The Experience Curve


The vertical axis of this logarithmic graph is the real unit cost of adding value, adjusted for inflation. It includes the cost that the firm incurs to add value to the starting materials, but excludes the cost of those materials themselves, which are subject the experience curves of their suppliers.

Note that the experience curve differs from the learning curve. The learning curve describes the observed reduction in the number of required direct labor hours as workers learn their jobs. The experience curve by contrast applies not only to labor intensive situations, but also to process oriented ones. The experience curve relationship holds over a wide range industries. In fact, its absence would be considered by some to be a sign of possible mismanagement. Cases in which the experience curve is not observed sometimes involve the withholding of capital investment, for example, to increase short-term ROI. The experience curve can be explained by a combination of learning (the learning curve), specialization, scale, and investment.

Implications for Strategy


The experience curve has important strategic implications. If a firm is able to gain market share over its competitors, it can develop a cost advantage. Penetration pricing strategies and a significant investment in advertising, sales personnel, production capacity, etc. can be justified to increase market share and gain a competitive advantage. When evaluating strategies based on the experience curve, a firm must consider the reaction of competitors who also understand the concept. Some potential pitfalls include:

The fallacy of composition holds: if all other firms equally pursue the strategy, then none will increase market share and will suffer losses from over-capacity and low prices.
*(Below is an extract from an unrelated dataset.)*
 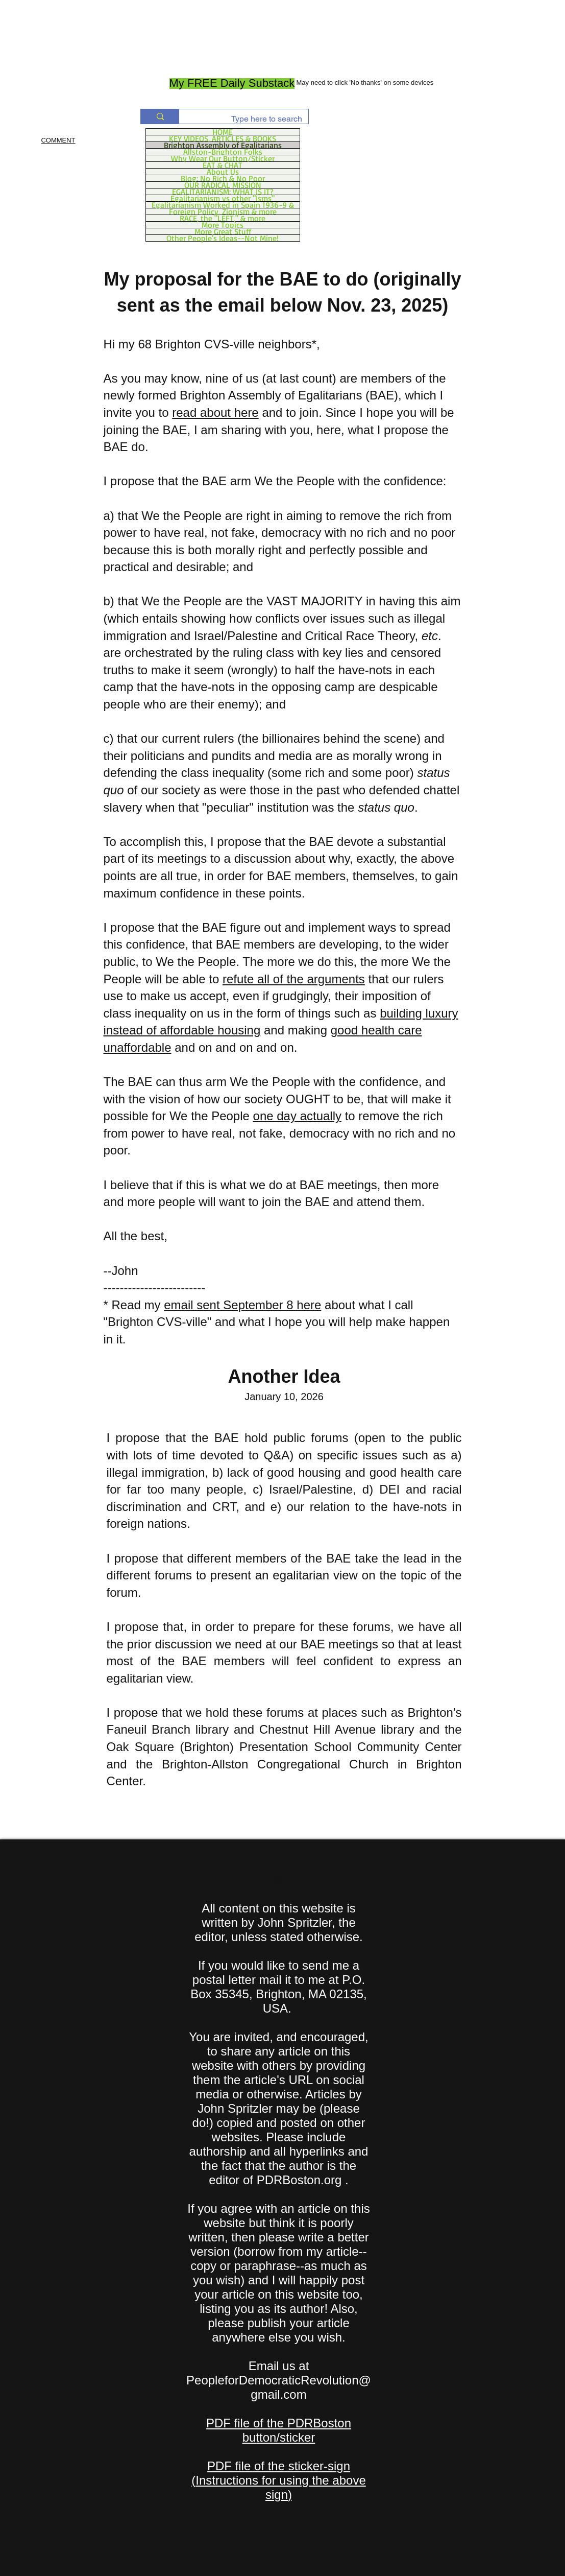 I want to click on refute all of the arguments, so click(x=294, y=979).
The more competitors that pursue the strategy, the higher the cost of gaining a given market share and the lower the return on investment. Competing firms may be able to discover the leading firm's proprietary methods and replicate the cost reductions without having made the large investment to gain experience. New technologies may create a new experience curve. Entrants building new plants may be able to take advantage of the latest technologies that offer a cost advantage over the older plants of the leading firm.